Romance, crime e um dilema moral inacreditável juntam-se na nova série documental da Netflix. “Devo Casar-me Com Um Assassino?” estreou a 29 de abril na plataforma e já é a segunda produção mais vista em Portugal e a nível global.
No centro do caso está Alexander “Sandy” McKellar e a sua então noiva, a patologista forense Caroline Muirhead, que acabou por desempenhar um papel decisivo na sua condenação. Aqui, tudo é contado pela própria Caroline.
A história começa em 2017, quando McKellar, um caçador e trabalhador numa propriedade nas Terras Altas da Escócia, conduzia sob o efeito de álcool e acabou por atropelar mortalmente Tony Parsons, de 63 anos, que estava a percorrer o Reino Unido após ter sobrevivido a um cancro.
Em vez de prestar auxílio, McKellar abandonou o local e, com a ajuda do irmão gémeo, Robert, regressou mais tarde para esconder o corpo, após ambos terem trocado de roupa e carro. Os dois enterraram a vítima na propriedade rural e ocultaram as provas.
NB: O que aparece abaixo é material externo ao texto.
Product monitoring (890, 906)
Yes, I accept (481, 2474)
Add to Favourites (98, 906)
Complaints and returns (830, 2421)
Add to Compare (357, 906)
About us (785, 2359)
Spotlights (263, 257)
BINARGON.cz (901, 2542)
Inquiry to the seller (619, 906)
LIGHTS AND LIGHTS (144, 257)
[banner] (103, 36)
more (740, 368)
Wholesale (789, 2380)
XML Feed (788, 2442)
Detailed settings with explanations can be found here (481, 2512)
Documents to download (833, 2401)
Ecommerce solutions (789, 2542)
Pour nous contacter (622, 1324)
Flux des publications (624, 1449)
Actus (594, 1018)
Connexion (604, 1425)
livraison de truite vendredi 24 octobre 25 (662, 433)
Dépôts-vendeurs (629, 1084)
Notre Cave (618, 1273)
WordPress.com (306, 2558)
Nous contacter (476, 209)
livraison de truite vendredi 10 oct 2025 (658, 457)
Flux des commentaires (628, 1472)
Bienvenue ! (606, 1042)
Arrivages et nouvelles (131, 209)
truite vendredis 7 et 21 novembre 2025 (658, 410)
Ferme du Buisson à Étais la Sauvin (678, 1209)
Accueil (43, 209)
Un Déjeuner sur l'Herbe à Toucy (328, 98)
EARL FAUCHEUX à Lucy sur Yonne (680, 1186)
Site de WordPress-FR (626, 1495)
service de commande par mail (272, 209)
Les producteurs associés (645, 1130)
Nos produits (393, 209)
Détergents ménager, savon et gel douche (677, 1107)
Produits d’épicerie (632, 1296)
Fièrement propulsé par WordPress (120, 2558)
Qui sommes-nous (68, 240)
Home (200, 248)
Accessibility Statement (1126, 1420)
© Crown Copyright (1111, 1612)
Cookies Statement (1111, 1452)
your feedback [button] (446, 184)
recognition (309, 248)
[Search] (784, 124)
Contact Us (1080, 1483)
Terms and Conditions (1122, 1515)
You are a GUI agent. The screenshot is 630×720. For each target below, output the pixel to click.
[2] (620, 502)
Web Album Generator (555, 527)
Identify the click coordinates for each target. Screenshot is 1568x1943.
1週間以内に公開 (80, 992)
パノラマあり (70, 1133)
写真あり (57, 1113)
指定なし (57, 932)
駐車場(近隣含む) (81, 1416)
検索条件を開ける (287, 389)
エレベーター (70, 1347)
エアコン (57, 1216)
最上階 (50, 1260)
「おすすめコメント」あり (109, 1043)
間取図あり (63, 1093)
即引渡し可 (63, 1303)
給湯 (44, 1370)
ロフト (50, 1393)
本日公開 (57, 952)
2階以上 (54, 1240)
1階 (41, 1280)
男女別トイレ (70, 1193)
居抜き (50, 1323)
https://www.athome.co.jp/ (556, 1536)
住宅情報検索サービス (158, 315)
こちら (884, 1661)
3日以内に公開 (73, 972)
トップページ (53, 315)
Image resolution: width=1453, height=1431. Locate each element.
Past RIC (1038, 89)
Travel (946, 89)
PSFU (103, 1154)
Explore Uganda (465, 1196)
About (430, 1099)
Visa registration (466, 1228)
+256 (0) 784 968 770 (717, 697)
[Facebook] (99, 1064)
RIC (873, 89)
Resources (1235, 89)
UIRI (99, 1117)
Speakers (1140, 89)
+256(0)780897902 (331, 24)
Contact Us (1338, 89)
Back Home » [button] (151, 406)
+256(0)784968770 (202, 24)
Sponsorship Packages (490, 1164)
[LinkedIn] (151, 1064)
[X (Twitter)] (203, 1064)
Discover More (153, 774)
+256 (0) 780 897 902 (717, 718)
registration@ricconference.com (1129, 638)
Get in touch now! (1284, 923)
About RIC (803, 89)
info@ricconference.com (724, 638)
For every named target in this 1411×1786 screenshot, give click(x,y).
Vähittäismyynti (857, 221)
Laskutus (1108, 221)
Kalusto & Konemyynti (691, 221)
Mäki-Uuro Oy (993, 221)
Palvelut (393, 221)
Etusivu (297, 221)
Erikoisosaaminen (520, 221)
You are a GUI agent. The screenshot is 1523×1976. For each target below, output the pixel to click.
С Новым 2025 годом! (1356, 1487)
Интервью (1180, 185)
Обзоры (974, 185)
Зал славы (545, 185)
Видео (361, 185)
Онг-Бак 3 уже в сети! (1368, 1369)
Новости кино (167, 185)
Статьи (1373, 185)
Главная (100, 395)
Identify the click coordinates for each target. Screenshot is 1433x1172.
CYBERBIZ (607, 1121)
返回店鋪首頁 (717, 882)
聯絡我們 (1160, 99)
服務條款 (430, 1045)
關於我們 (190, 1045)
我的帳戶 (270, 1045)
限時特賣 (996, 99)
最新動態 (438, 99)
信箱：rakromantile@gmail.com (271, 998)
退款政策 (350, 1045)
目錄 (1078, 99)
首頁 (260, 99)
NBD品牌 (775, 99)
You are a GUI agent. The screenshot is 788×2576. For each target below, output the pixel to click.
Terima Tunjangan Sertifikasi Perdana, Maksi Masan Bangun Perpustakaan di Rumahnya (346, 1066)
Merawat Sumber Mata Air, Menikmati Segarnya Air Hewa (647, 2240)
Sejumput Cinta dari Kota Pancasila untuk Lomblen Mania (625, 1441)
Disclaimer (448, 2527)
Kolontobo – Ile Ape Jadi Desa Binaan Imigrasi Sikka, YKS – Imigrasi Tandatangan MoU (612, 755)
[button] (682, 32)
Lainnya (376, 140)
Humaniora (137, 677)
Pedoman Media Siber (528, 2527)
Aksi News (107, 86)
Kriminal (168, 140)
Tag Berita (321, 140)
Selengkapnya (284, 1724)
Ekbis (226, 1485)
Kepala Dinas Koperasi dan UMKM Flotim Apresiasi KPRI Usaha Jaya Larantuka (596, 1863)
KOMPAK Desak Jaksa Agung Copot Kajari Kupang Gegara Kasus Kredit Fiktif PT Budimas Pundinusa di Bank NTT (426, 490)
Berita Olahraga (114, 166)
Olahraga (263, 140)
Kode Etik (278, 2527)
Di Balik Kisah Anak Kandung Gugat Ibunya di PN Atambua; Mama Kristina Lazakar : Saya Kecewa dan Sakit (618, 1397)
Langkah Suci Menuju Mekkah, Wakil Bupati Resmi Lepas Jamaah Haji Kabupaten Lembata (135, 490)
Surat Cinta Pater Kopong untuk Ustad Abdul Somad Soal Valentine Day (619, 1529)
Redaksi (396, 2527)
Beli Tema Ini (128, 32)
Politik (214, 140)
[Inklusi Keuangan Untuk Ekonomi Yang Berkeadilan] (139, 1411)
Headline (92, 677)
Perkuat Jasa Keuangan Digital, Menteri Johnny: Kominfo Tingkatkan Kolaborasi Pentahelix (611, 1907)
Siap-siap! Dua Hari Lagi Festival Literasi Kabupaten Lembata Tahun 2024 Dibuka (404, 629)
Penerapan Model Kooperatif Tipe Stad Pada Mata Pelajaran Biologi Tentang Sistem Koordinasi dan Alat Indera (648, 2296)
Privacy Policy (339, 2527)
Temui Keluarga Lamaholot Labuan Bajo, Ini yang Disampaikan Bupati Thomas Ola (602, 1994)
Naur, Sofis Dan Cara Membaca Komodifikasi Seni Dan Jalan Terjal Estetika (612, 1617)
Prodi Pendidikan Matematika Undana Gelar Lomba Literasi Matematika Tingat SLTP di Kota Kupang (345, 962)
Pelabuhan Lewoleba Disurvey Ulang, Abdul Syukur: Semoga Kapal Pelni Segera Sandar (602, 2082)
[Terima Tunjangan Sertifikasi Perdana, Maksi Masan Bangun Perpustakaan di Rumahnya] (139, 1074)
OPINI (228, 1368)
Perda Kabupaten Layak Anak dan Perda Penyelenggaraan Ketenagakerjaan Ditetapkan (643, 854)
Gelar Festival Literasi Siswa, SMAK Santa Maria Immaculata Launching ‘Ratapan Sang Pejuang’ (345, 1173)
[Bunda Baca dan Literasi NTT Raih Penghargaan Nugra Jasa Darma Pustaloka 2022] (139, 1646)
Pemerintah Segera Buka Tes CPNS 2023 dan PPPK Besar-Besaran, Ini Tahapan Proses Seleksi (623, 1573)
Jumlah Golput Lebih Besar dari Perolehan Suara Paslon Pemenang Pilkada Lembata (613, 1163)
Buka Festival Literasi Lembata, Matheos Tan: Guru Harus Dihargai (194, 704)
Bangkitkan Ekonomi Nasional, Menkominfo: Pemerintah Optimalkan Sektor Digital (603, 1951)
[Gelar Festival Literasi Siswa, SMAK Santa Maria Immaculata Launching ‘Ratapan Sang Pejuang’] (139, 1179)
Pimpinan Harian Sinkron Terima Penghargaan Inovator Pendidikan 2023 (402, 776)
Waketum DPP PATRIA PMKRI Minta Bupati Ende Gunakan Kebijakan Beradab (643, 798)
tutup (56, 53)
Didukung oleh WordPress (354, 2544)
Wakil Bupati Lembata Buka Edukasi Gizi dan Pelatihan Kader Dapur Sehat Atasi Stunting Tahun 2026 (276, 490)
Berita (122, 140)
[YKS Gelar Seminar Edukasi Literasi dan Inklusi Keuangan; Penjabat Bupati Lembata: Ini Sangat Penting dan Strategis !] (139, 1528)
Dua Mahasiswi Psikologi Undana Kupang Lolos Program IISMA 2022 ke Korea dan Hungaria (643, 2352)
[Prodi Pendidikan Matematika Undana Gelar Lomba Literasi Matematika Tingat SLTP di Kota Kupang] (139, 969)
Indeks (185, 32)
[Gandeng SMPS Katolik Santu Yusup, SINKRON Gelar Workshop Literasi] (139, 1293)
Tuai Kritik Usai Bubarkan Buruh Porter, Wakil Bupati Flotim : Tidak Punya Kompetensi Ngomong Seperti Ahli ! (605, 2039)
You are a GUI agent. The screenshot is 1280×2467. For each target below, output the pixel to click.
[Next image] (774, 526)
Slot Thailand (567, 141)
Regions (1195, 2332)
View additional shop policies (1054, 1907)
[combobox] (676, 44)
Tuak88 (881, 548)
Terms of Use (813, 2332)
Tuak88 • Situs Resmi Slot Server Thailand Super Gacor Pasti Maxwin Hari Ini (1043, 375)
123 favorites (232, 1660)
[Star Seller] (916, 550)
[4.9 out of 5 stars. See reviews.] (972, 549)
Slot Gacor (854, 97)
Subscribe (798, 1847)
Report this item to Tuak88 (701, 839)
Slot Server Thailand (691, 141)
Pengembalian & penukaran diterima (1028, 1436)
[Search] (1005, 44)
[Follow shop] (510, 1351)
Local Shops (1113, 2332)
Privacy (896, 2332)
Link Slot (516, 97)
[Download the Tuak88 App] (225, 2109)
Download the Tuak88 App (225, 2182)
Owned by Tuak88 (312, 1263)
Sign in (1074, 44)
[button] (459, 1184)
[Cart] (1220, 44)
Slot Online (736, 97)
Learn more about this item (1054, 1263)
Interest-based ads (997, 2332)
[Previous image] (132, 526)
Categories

Durante mais de três anos, não houve avanços no caso.
Em 2020, já longe do crime, McKellar conheceu Caroline Muirhead através do Tinder. A relação evoluiu rapidamente: em poucos meses estavam noivos e viviam um romance intenso. No entanto, pouco depois do pedido de casamento, McKellar revelou-lhe o segredo que tinha guardado durante anos.
A partir desse momento, a vida de Caroline transformou-se num conflito constante entre o amor e a obrigação moral. Inicialmente em choque, acabou por procurar ajuda junto da polícia, mas decidiu manter a relação para conseguir reunir provas.
Num dos momentos-chave do caso, McKellar levou-a até ao local onde o corpo estava enterrado. Caroline aproveitou essa oportunidade para marcar discretamente o sítio — usando uma bebida energética que tinha na mão — permitindo às autoridades localizar os restos mortais.
Durante semanas, colaborou secretamente com a investigação e chegou a gravar conversas com o noivo. Apesar disso, continuou emocionalmente envolvida com McKellar, num processo descrito no documentário da Netflix como profundamente perturbador e marcado pelo medo, confusão e dependência emocional.
A denúncia acabou por levar à detenção dos irmãos no final de 2020. Em tribunal, McKellar declarou-se culpado de homicídio por negligência e tentativa de obstrução à justiça, sendo condenado a 12 anos de prisão. Robert, que ajudou a encobrir o crime, recebeu uma pena de cinco anos e três meses.
A série documental da Netflix reconstrói todo este percurso através do testemunho direto de Caroline Muirhead, que detalha não só a descoberta do crime, mas também o impacto psicológico do processo. A médica enfrentou problemas de saúde mental, abuso de substâncias e críticas à forma como foi apoiada pelas autoridades durante a investigação. Anos depois, e já com o caso encerrado, a médica diz ter reconstruído a vida, estando atualmente em terapia e numa nova relação.